Apple π ?
The 14th of March, we are told, is π day because that the beginning of that amazing number in decimal notation is 3.14.
I’m not sure how you celebrate π day. Dance round in circles? Go on and on (as many of us are wont to do) without ever repeating ourselves (not something I can do).
On the basis of the photos I have seen, some people bake pies for π day. If you bake a tiny pie with a one inch diameter its circumference will be π inches. Even more π-like would be to make a pie whose area is π but I am not going to try and do the maths.
Furthermore, if you cut an apple in two horizontally to make a circular section then, if you attribute the value of one apple to the diameter, the circumference will be equal to 1 apple π.
Even though π day is a laudable institution, I have a couple of quibbles.
First of all, 3.14 is the 14th of March according to the American date format. It is slightly ironical to celebrate ones of the most spectacular entities in matematics on the basis of a system which so unmathematical. Month-day-year for a date is like writing a number in the format tens-units-hundreds. A year, in this system, would have 653 (sixty-five-three hundred days). What about using the more mathematical European format then, which goes from smallest to largest. Well, it does, I think, reflect the nature of π more effectively. Because π is a baffling number and if you read its first three digits according to the European format you come up with a baffling date: the 31st of April, which doesn’t usually exist. In fact you could even call it a transcendental date.
You could say that the 31st of April is simply the day which follows the 30th of April, namely the 1st of May. Or you could say that since you’ve called it April it has to stay in April and would therefore be the next April day after 30 April, which would be the 1 first of April of the following year. Whether that day ever materialises is a moot point, though – some people might argue that, like the horizon, we would never reach it, because it constantly be one year ahead of you.

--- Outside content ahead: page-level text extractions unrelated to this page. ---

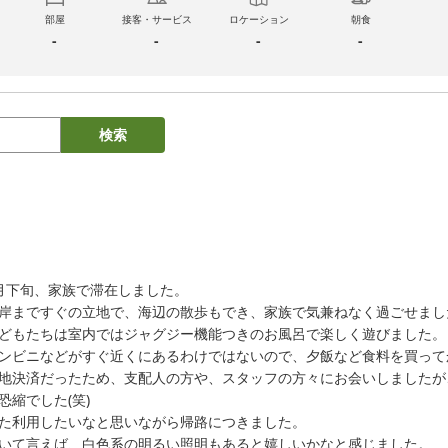
部屋
接客・サービス
ロケーション
朝食
-
-
-
-
検索
月下旬、家族で滞在しました。

岸まですぐの立地で、海辺の散歩もでき、家族で気兼ねなく過ごせました
どもたちは室内ではジャグジー機能つきのお風呂で楽しく遊びました。

ンビニなどがすぐ近くにあるわけではないので、夕飯など食料を買って
地決済だったため、支配人の方や、スタッフの方々にお会いしましたが
恐縮でした(笑)

た利用したいなと思いながら帰路につきました。

いて言えば、白色系の明るい照明もあると嬉しいかなと感じました。
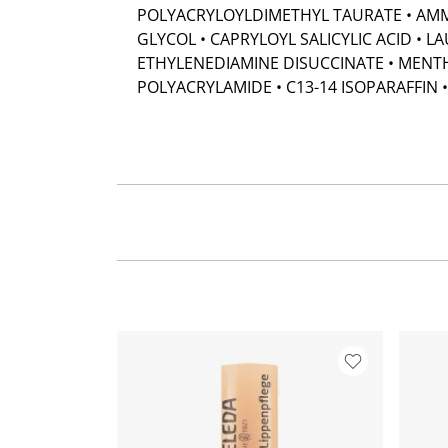
POLYACRYLOYLDIMETHYL TAURATE • AM
GLYCOL • CAPRYLOYL SALICYLIC ACID • L
ETHYLENEDIAMINE DISUCCINATE • MENT
POLYACRYLAMIDE • C13-14 ISOPARAFFIN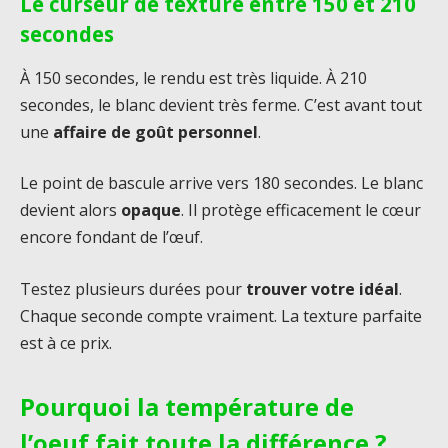
Le curseur de texture entre 150 et 210
secondes
À 150 secondes, le rendu est très liquide. À 210
secondes, le blanc devient très ferme. C’est avant tout
une
affaire de goût personnel
.
Le point de bascule arrive vers 180 secondes. Le blanc
devient alors
opaque
. Il protège efficacement le cœur
encore fondant de l’œuf.
Testez plusieurs durées pour
trouver votre idéal
.
Chaque seconde compte vraiment. La texture parfaite
est à ce prix.
Pourquoi la température de
l’oeuf fait toute la différence ?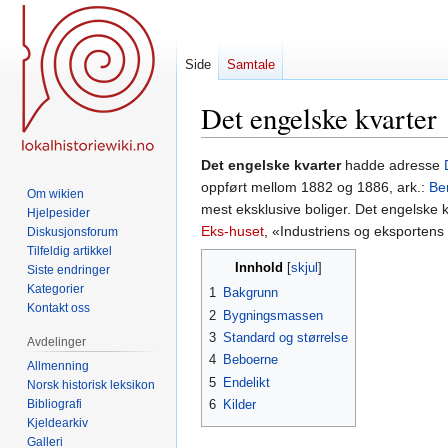
Side
Samtale
Det engelske kvarter
Hopp
Hopp
Det engelske kvarter
hadde adresse
til
til
oppført mellom 1882 og 1886, ark.:
Be
Om wikien
navigering
søk
mest eksklusive boliger. Det engelske kv
Hjelpesider
Eks-huset
, «Industriens og eksportens
Diskusjonsforum
Tilfeldig artikkel
Innhold
Siste endringer
Kategorier
1
Bakgrunn
Kontakt oss
2
Bygningsmassen
3
Standard og størrelse
Avdelinger
4
Beboerne
Allmenning
5
Endelikt
Norsk historisk leksikon
Bibliografi
6
Kilder
Kjeldearkiv
Galleri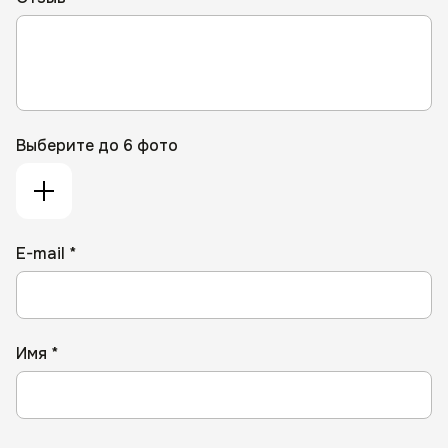
Выберите до 6 фото
E-mail *
Имя *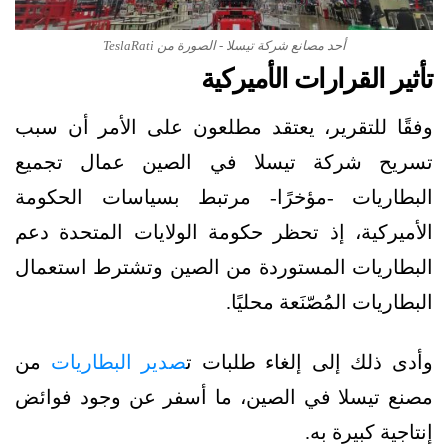
أحد مصانع شركة تيسلا - الصورة من TeslaRati
تأثير القرارات الأميركية
وفقًا للتقرير، يعتقد مطلعون على الأمر أن سبب
تسريح شركة تيسلا في الصين عمال تجميع
البطاريات -مؤخرًا- مرتبط بسياسات الحكومة
الأميركية، إذ تحظر حكومة الولايات المتحدة دعم
البطاريات المستوردة من الصين وتشترط استعمال
البطاريات المُصّنَعة محليًا.
وأدى ذلك إلى إلغاء طلبات ت
صدير البطاريات
من
مصنع تيسلا في الصين، ما أسفر عن وجود فوائض
إنتاجية كبيرة به.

My second objection is the following If you’re celebrating the 14th of March you’re celebrating 3.14 But π is not 3.14! If it were there would be nothing special about, it would be no different from 6.48 or 9.21. Π is a number which goes on and on and never repeats itself and which, it is suggested contains every possible numerical sequence. (One thing people like to do is to find where the dates of their birthdays can be found in π’s dazzling sequence .)
The best way to celebrate this never-ending, never-static nature of π would be to try and highlight all its numbers moving along it every year.Here are the first hundred digits of π:
3.1415926535897932384626433832795028841971693993751058209749445923078164062862089986280348253421170679
What I suggest is to start on 31.4. The next date π is celebrated would be 15.9 – 15th September, then26.5 26th May and so on. Π day would become just as unpredictable as π itself. Ramadan slides around the calendar, Easter and Chinese New Year wobble a bit, but I don’t there would be any celebration jumping around the calendar surprisingly like π day would do.